**WHAT IS BEING ASKED**
Lines from the one containing "Detect and mask" through the end of the material are to be retyped exactly; do not copy pictures.
*** Opening ENTRIES PROVIDED ***
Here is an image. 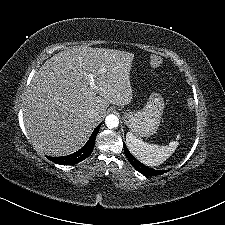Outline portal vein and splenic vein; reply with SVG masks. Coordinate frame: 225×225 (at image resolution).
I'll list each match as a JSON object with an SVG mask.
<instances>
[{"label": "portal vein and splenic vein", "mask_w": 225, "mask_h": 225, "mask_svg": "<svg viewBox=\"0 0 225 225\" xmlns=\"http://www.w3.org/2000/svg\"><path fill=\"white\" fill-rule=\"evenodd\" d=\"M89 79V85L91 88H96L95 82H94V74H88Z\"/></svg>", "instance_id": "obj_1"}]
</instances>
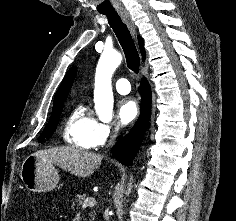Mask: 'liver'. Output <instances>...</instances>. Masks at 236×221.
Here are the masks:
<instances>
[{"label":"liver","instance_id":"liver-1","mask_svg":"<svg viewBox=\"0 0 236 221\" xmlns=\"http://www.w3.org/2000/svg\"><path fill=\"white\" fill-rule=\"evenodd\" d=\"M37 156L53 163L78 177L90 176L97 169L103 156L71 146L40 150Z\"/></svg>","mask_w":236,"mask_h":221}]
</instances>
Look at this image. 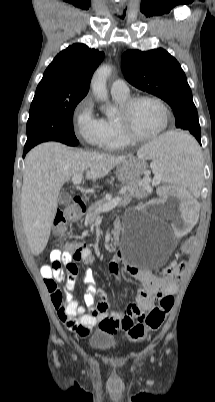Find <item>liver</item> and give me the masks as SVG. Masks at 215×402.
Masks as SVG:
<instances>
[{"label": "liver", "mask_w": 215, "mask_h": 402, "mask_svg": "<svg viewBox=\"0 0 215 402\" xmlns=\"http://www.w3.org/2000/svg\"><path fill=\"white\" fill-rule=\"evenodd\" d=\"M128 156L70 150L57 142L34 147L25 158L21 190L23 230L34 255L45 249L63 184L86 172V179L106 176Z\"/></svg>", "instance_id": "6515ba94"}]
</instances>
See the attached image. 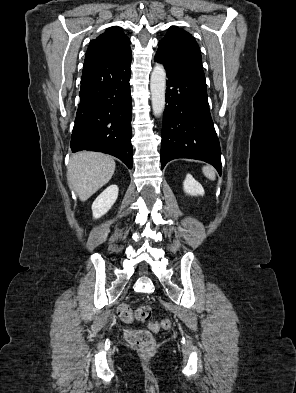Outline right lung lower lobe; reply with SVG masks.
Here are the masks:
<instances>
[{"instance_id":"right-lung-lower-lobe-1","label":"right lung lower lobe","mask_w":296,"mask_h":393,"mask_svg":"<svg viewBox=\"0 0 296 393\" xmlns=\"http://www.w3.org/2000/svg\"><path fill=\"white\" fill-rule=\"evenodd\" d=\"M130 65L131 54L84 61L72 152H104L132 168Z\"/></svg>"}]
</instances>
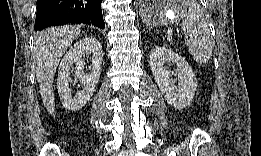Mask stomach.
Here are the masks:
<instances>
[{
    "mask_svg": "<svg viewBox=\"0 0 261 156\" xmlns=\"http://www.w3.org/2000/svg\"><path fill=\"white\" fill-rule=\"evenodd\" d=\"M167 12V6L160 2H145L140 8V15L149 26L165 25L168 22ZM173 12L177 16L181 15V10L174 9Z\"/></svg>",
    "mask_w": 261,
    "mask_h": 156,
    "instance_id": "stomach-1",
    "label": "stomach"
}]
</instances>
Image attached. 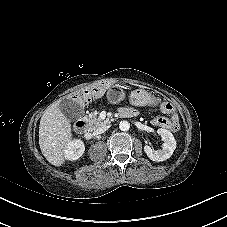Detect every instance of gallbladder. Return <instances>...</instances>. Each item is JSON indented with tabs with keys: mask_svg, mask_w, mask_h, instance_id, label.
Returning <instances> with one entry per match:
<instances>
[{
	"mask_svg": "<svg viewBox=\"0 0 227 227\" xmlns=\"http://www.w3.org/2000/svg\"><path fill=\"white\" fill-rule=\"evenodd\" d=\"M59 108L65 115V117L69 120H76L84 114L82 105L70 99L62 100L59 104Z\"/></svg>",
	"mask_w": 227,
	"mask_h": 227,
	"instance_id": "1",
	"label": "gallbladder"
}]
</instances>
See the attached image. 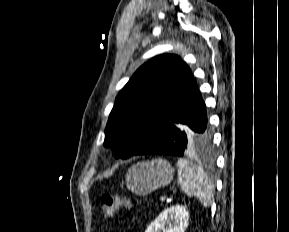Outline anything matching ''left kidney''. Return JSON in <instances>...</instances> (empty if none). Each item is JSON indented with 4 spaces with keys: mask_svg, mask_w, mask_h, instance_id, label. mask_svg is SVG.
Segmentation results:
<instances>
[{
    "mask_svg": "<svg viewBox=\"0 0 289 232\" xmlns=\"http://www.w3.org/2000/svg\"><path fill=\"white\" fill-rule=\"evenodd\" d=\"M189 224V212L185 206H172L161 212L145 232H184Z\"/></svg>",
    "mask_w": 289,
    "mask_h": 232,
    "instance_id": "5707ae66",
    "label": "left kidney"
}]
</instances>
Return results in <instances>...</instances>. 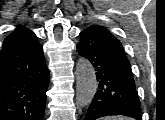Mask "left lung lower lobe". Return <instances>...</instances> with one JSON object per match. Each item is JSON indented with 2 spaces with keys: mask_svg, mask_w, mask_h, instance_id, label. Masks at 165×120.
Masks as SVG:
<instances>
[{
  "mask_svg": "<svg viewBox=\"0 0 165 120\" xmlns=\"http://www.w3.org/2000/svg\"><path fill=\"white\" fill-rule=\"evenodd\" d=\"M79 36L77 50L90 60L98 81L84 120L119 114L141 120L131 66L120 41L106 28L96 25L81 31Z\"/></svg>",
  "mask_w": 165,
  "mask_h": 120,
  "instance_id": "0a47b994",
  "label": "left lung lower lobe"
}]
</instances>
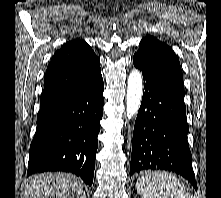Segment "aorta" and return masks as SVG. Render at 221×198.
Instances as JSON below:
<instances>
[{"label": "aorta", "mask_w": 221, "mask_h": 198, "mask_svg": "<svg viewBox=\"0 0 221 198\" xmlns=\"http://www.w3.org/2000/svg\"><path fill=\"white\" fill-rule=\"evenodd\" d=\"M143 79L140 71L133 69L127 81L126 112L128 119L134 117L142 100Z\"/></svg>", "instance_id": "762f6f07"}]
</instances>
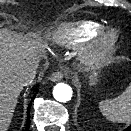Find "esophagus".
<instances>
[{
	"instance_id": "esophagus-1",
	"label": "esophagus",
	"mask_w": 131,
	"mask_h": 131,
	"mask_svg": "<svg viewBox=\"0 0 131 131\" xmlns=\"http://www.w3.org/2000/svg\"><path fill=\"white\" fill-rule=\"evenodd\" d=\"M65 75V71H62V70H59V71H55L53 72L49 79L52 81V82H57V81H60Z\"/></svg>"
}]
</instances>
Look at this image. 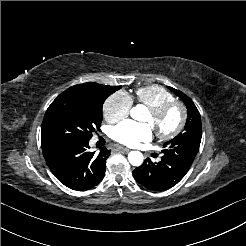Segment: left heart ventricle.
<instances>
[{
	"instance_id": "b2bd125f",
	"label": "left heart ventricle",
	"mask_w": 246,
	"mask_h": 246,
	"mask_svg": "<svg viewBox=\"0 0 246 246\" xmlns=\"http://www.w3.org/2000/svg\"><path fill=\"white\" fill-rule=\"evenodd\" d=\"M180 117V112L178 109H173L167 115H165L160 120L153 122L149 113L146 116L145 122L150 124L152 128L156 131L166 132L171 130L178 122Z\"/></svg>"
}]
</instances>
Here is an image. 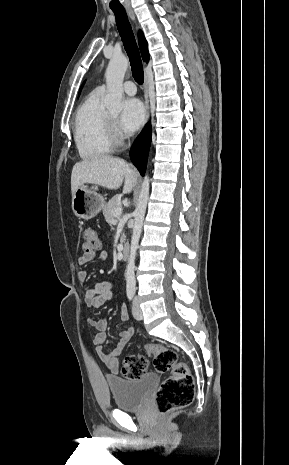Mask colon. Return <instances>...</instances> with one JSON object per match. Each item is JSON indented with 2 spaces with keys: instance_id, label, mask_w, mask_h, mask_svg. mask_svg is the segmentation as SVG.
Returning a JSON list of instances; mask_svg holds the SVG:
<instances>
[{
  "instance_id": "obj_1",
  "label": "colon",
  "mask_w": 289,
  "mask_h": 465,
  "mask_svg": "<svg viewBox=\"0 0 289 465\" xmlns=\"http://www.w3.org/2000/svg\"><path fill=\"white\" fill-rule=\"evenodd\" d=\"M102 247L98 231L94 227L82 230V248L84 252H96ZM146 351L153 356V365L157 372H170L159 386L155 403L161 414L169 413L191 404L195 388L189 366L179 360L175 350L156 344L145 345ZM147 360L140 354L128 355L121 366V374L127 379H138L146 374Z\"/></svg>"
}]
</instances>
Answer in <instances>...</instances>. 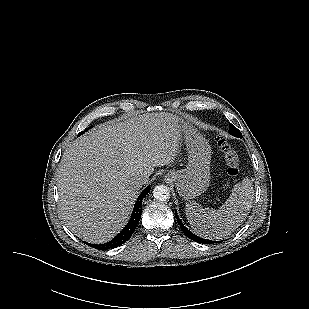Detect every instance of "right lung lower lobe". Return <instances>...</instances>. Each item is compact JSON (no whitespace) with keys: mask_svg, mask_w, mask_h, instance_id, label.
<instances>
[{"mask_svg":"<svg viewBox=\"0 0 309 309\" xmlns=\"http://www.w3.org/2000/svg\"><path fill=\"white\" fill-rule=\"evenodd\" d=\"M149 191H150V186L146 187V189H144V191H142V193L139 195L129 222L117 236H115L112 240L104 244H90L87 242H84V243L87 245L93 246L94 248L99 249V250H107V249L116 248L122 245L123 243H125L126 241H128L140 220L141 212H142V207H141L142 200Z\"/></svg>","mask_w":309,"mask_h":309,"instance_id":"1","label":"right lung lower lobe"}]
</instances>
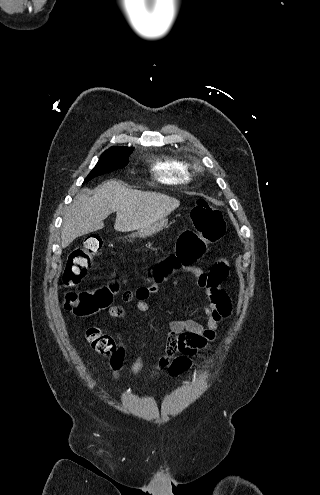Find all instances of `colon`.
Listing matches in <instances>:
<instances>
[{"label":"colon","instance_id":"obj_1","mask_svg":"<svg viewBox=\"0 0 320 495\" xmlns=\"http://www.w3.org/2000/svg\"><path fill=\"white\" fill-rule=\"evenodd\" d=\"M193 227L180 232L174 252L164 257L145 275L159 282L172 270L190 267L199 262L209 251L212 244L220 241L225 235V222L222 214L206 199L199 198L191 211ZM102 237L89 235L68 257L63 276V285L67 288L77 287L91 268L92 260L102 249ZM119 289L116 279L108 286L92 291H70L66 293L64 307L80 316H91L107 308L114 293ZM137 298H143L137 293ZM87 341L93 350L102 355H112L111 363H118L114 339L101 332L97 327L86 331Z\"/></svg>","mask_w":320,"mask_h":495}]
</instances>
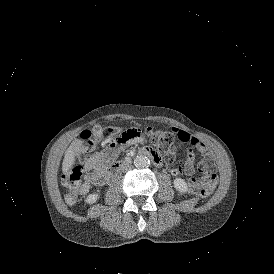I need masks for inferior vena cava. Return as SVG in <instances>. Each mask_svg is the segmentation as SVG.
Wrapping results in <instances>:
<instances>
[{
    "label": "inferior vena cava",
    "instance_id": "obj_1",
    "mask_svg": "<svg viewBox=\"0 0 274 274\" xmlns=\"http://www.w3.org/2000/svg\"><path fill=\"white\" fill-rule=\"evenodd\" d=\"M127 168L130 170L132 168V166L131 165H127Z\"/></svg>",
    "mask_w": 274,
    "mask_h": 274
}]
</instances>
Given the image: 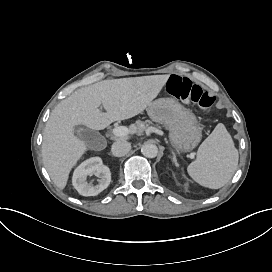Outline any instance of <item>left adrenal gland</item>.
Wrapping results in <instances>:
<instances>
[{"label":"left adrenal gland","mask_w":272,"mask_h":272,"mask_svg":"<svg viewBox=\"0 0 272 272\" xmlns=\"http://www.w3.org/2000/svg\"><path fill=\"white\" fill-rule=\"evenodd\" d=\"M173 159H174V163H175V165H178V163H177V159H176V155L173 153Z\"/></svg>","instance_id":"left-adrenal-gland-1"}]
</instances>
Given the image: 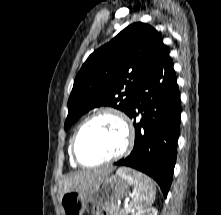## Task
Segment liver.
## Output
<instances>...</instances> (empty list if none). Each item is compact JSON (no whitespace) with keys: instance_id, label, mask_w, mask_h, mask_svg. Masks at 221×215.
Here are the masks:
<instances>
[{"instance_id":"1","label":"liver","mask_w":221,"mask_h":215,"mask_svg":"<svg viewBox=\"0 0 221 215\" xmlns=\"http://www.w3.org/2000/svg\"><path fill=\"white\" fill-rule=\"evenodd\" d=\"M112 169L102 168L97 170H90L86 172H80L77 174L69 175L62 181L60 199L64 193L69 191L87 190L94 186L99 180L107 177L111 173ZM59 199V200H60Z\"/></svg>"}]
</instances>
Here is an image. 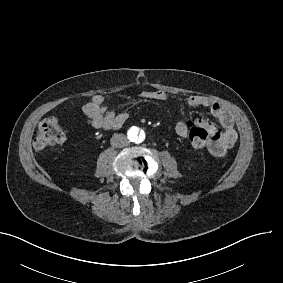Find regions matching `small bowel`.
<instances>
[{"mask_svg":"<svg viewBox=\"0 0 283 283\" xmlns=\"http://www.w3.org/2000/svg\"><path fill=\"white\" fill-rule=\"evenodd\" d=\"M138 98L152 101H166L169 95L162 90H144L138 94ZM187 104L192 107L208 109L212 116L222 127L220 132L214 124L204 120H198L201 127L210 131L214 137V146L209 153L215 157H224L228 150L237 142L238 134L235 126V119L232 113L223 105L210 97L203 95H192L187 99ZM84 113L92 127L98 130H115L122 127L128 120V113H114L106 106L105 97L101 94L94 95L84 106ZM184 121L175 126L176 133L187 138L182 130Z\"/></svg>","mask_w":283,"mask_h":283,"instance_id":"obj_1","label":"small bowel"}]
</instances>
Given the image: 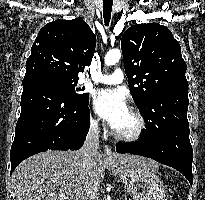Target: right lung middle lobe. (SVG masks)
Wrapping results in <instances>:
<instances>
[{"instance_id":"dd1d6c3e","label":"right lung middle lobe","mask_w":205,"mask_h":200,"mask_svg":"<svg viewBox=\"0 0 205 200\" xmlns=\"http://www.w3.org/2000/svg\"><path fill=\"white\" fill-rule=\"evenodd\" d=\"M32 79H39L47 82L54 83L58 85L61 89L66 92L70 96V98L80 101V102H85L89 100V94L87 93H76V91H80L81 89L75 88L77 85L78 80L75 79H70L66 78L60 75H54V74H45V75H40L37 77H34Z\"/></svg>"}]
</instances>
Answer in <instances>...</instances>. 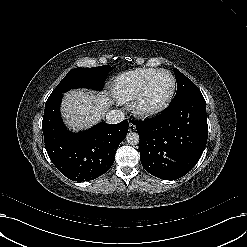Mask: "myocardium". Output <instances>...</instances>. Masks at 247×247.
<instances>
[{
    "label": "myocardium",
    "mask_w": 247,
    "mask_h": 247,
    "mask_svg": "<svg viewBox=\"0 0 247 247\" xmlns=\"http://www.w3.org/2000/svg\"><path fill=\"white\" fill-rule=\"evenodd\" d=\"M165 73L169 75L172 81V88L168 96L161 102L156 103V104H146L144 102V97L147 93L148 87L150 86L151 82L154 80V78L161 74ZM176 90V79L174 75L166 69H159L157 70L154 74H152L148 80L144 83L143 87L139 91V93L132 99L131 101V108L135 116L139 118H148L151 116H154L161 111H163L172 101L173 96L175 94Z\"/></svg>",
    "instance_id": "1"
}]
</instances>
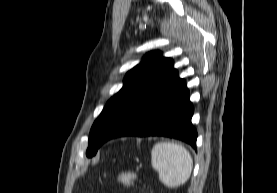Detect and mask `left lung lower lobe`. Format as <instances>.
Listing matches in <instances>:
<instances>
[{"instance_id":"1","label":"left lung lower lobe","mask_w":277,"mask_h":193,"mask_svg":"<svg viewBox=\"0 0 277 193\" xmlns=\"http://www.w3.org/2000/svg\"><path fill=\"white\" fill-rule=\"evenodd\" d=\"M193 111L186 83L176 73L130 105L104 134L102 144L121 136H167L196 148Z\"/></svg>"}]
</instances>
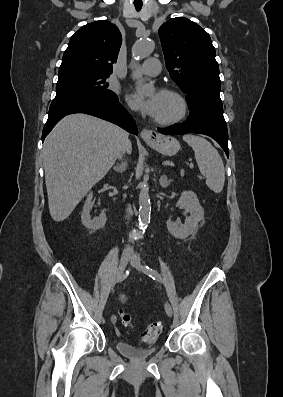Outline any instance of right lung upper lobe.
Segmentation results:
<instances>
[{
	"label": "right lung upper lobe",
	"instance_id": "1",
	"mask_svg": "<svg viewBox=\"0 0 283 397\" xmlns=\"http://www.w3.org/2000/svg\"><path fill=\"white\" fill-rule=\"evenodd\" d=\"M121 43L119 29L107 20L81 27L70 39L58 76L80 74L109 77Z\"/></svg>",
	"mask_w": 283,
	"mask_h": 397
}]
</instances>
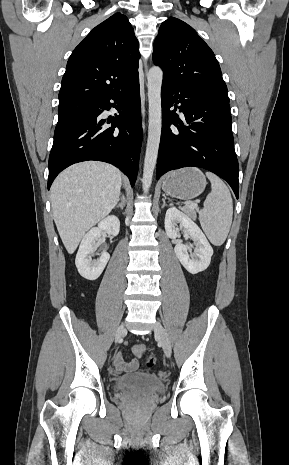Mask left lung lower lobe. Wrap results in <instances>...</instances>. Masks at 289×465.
*** Closing ENTRIES PROVIDED ***
**RESULT OF THIS TASK**
Detect and mask `left lung lower lobe`. Format as <instances>.
Listing matches in <instances>:
<instances>
[{"instance_id":"1","label":"left lung lower lobe","mask_w":277,"mask_h":193,"mask_svg":"<svg viewBox=\"0 0 277 193\" xmlns=\"http://www.w3.org/2000/svg\"><path fill=\"white\" fill-rule=\"evenodd\" d=\"M193 111L186 83L176 73L130 105L104 134L102 144L121 136H167L196 148Z\"/></svg>"}]
</instances>
Outline any instance of right lung upper lobe.
Segmentation results:
<instances>
[{
	"label": "right lung upper lobe",
	"instance_id": "1",
	"mask_svg": "<svg viewBox=\"0 0 283 397\" xmlns=\"http://www.w3.org/2000/svg\"><path fill=\"white\" fill-rule=\"evenodd\" d=\"M121 43L119 29L107 20L81 27L70 39L58 76L80 74L109 77Z\"/></svg>",
	"mask_w": 283,
	"mask_h": 397
}]
</instances>
Mask left lung lower lobe. Wrap results in <instances>...</instances>. Masks at 289×465.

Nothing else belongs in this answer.